Al principio tenían algo de comunicación telefónica, mientras la Embajada de España en el país obligó a la madre. Pero aun así, cada llamada era un suplicio. Cada vez las sentía más lejos, más distantes. Una circunstancia muy habitual en este tipo de casos. La ausencia de roce y la manipulación que —en muchas casos— ejerce el entorno materno, acaban por mellar la relación paternofilial, que hasta ese momento de la sustracción —asegura— era "maravillosa".
Más de 100.000 euros, en 7 años
Antonio no ha tenido más remedio que hacer frente a una situación que no vio venir, no buscó y nunca imaginó. "Llevo 7 años luchando entregado en cuerpo, mente y alma para defender mis derechos y, sobre todo, los derechos de dos súbditas españolas pagándolo de mi bolsillo", señala.

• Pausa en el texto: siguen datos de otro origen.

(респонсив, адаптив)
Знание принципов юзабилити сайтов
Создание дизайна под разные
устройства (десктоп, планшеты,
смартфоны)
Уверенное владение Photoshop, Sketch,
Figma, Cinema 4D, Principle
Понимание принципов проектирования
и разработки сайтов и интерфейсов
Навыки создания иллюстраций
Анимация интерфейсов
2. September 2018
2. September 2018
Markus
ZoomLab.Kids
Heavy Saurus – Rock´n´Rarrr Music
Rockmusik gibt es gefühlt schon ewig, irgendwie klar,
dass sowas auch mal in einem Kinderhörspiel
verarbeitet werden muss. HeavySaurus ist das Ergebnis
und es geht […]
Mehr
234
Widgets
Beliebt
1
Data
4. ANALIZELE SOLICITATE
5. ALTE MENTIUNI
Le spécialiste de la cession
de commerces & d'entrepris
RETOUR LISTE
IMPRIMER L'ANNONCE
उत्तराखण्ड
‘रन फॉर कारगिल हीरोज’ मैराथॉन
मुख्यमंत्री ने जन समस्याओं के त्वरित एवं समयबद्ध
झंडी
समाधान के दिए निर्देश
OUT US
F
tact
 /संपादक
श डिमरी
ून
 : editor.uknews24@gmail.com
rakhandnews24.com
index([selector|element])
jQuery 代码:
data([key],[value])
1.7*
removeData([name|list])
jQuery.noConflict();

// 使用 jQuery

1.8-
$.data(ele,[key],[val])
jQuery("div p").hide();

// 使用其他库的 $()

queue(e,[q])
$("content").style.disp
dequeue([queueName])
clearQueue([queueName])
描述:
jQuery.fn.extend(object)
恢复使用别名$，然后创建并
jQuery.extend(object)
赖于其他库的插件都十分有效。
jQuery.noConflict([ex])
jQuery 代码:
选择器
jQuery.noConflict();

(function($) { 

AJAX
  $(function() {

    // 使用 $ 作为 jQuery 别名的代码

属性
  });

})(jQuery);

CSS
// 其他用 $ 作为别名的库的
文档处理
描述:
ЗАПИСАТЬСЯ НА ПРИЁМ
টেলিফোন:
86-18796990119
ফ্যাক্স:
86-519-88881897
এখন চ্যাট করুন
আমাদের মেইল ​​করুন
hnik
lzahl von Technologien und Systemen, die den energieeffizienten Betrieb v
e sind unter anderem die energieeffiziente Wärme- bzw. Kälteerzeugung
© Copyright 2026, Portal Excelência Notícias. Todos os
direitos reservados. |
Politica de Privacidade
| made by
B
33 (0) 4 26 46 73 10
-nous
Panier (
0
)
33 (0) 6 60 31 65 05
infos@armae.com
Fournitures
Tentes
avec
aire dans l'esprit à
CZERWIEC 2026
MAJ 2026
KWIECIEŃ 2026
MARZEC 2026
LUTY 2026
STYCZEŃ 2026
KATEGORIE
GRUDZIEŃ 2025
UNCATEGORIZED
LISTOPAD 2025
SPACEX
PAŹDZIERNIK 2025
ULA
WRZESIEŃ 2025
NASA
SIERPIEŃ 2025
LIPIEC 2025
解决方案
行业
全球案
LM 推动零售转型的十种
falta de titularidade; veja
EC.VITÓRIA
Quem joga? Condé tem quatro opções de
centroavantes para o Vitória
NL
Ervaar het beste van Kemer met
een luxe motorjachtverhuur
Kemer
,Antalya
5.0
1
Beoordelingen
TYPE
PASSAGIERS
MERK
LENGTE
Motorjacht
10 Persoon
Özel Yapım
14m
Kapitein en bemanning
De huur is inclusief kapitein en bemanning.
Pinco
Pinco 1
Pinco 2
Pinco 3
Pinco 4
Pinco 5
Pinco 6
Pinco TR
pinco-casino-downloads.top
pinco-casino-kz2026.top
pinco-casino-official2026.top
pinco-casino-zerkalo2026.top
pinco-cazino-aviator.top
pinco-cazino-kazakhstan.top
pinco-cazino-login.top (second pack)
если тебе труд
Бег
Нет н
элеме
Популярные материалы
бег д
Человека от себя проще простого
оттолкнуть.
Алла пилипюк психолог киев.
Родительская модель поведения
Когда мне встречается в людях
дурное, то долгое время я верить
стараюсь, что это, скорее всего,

Calcula que se ha gastado entre 100.000 y 140.000 euros para intentar recuperar a sus hijas. Un ejemplo de los gastos que ha tenido que asumir es la ingente cantidad de euros que ha tenido que invertir en traducciones, al español y al rumano. "A 25 céntimos la frase", explica, "imagina cada vez que me llegaba una demanda".
Eso por no hablar de sus siete viajes a Rumanía, que para poco le han servido. Aunque hasta ahora todos los tribunales le han dado la razón, sigue sin poder ver a sus hijas. Como él dice: "Tengo a mis hijas en papeles, pero no conmigo". Uno de los problemas que se encuentran los padres que se ven en esta situación es que hay países que no cumplen con las resoluciones de los tribunales españoles, y no obligan a las madres a retornar a los menores.
Antonio hace mucho que cree que no las va a poder recuperar, a pesar de tener tanto la patria potestad como la guarda y custodia en los dos países. Pero aún así, sigue. "He vendido mi alma al diablo y lo que ha hecho falta, para que cuando mis hijas tengan uso de razón sepan lo que su padre ha hecho por ellas, que se ha quedado en la más absoluta de las miserias", sentencia.
Esta batalla cuesta mucho dinero, y estos padres lo sacan hasta de debajo de las piedras. "Nadie me ha dado un céntimo para nada, he tenido que pedir dinero a mis padres, a mi hermano y a todo dios", reconoce Antonio. "Vendí mis coches y lo que pude, pero tenía que sacar esto adelante. Ahora me veo en la cuneta".
Todo por un hijo, eso piensan. Pero a veces el daño es irreparable. No es posible cifrar, calcular o pesar el daño moral, emocional o físico que conlleva un proceso de este tipo. Los efectos secundarios del desgaste se ven con el paso del tiempo. Muchos de ellos experimentan un importante deterioro de su salud, en el transcurso de la interminable batalla judicial.
La guerra nunca acaba. Tras una demanda viene otra, y detrás otra, y otra, y otras más... Así debilitan al contrario. Es muy habitual que estos hombres incluso tengan que enfrentarse a denuncias falsas por malos tratos, y —en consecuencia— al estigma. A esa sombra que, a partir de entonces, les persigue y que no pueden borrar de sus vidas aunque un tribunal sentencie que están limpios.